■ **EXERCISE AIM**
Your reply should reproduce the data below without a single alteration, apart from dropping the images.

■ **RECORDS PROVIDED**
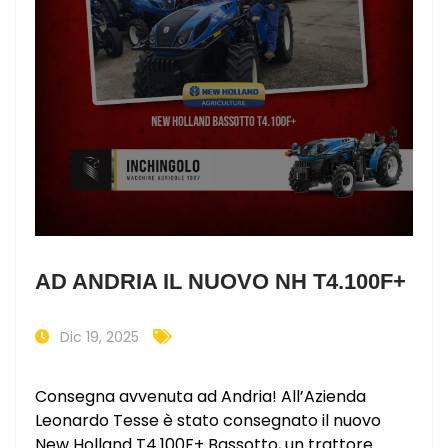
AD ANDRIA IL NUOVO NH T4.100F+
Dic 19, 2025
Consegna avvenuta ad Andria! All’Azienda
Leonardo Tesse è stato consegnato il nuovo
New Holland T4.100F+ Bassotto, un trattore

■ **ANSWER TO THE PROBLEM**
AD ANDRIA IL NUOVO NH T4.100F+
Dic 19, 2025
Consegna avvenuta ad Andria! All’Azienda
Leonardo Tesse è stato consegnato il nuovo
New Holland T4.100F+ Bassotto, un trattore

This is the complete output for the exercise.